The pandemic has changed the way businesses function in many ways, and one of them is the conduct of corporate meetings. When work shifted from office to home, there was a natural increase in the demand for video conferencing services. Adapting quickly to the new environment, Zoom Video Communications (NASDAQ: ZM) expanded its customer base many-fold this year.
Meanwhile, the company’s upbeat third-quarter results failed to impress the market as the key metrics experienced weakness sequentially, raising concerns that the virus-driven boom is starting to fade.
The weak sentiment, catalyzed by renewed hopes of offices resuming operations amid positive reports on the vaccine front, spurred a sell-off and the company’s stock suffered a big loss following the announcement. Also, at the current price, the stock is believed to be overvalued in relation to earnings.
The ongoing volatility calls for caution as far as investing in Zoom is concerned, with analysts’ outlook sending out mixed signals. However, the long-term target price indicates the stock might recover in the coming months and bounce back to its recent peak. On the positive side, there is no reason to think that the demand for video conferencing services would decline, but the entry of new players will intensify competition. Of late, even tech majors like Cisco (CSCO) and Microsoft (MSFT) have been vying for a slice of the video-chat pie.

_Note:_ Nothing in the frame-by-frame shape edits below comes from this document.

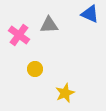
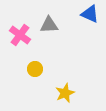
pink cross: moved 1 px right
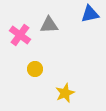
blue triangle: rotated 36 degrees counterclockwise
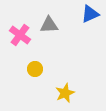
blue triangle: rotated 12 degrees counterclockwise
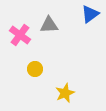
blue triangle: rotated 12 degrees counterclockwise
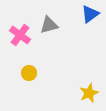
gray triangle: rotated 12 degrees counterclockwise
yellow circle: moved 6 px left, 4 px down
yellow star: moved 24 px right
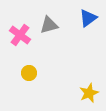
blue triangle: moved 2 px left, 4 px down
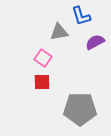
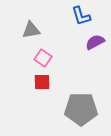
gray triangle: moved 28 px left, 2 px up
gray pentagon: moved 1 px right
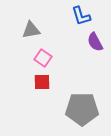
purple semicircle: rotated 90 degrees counterclockwise
gray pentagon: moved 1 px right
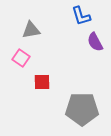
pink square: moved 22 px left
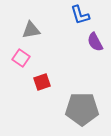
blue L-shape: moved 1 px left, 1 px up
red square: rotated 18 degrees counterclockwise
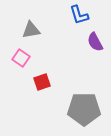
blue L-shape: moved 1 px left
gray pentagon: moved 2 px right
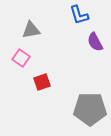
gray pentagon: moved 6 px right
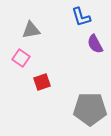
blue L-shape: moved 2 px right, 2 px down
purple semicircle: moved 2 px down
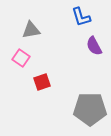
purple semicircle: moved 1 px left, 2 px down
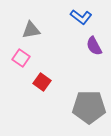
blue L-shape: rotated 35 degrees counterclockwise
red square: rotated 36 degrees counterclockwise
gray pentagon: moved 1 px left, 2 px up
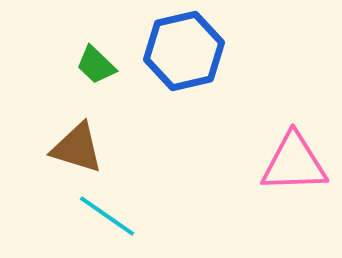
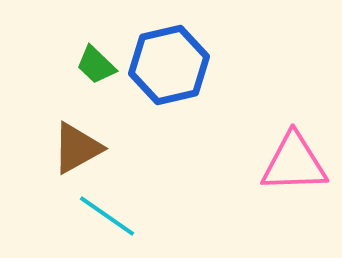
blue hexagon: moved 15 px left, 14 px down
brown triangle: rotated 46 degrees counterclockwise
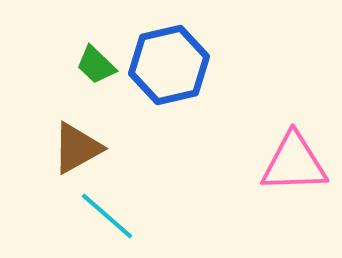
cyan line: rotated 6 degrees clockwise
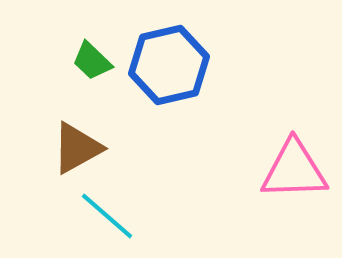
green trapezoid: moved 4 px left, 4 px up
pink triangle: moved 7 px down
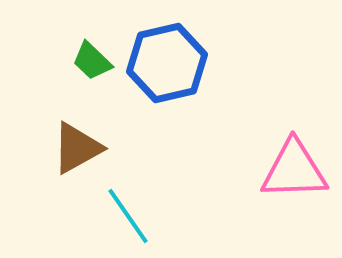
blue hexagon: moved 2 px left, 2 px up
cyan line: moved 21 px right; rotated 14 degrees clockwise
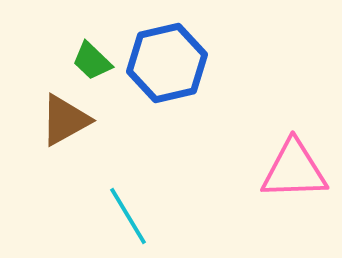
brown triangle: moved 12 px left, 28 px up
cyan line: rotated 4 degrees clockwise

Encouraged by the low churn rate, Zoom’s management is working to convert monthly users into annual customers. “We see the most volatility of course in the segment of customers with 10 or fewer employees, but even that was at an improved level than what we were originally forecasting. As I talked about before that due in part to these actions where we’re having success in converting customers from monthly to annual contracts,” said chief financial officer Kelly Steckelberg.
Another Strong Quarter
The number of big customers – those employing more than 10 persons – surged to 433,700 in the third quarter, resulting in a three-fold growth in revenues to $777 million. Consequently, earnings climbed to about one dollar from last year’s nine cents. However, margins and cash balance dropped quarter-over-quarter as they came under pressure from high costs and investments in infrastructure. Overall, there was a sequential slowdown in some of the key metrics this time. It is estimated that gross margins would continue to be impacted by higher usage of public clouds and an increase in free users, especially educational institutions.
From Zoom’s third quarter earnings conference call:
“This top-line result exceeded the high-end of our guidance range of $690 million due to strong sales and marketing execution in both our online and direct businesses as well as lower than expected churn. For the quarter, the year-over-year growth in revenue was primarily due to subscriptions provided to new customers, which accounted for approximately 81% of the increase while subscriptions provided to existing customers accounted for approximately 19% of the increase. This demand was broad-based across products, industry verticals, geographies, and customer cohorts,”
On the Bourses
The stock climbed to a record high in mid-October, reflecting the upbeat sentiment over the growth the company achieved during the pandemic. However, the momentum waned since then and it entered a volatile phase. The stock traded down 14% in the early hours of Tuesday’s session, after doubling the value in the past six months.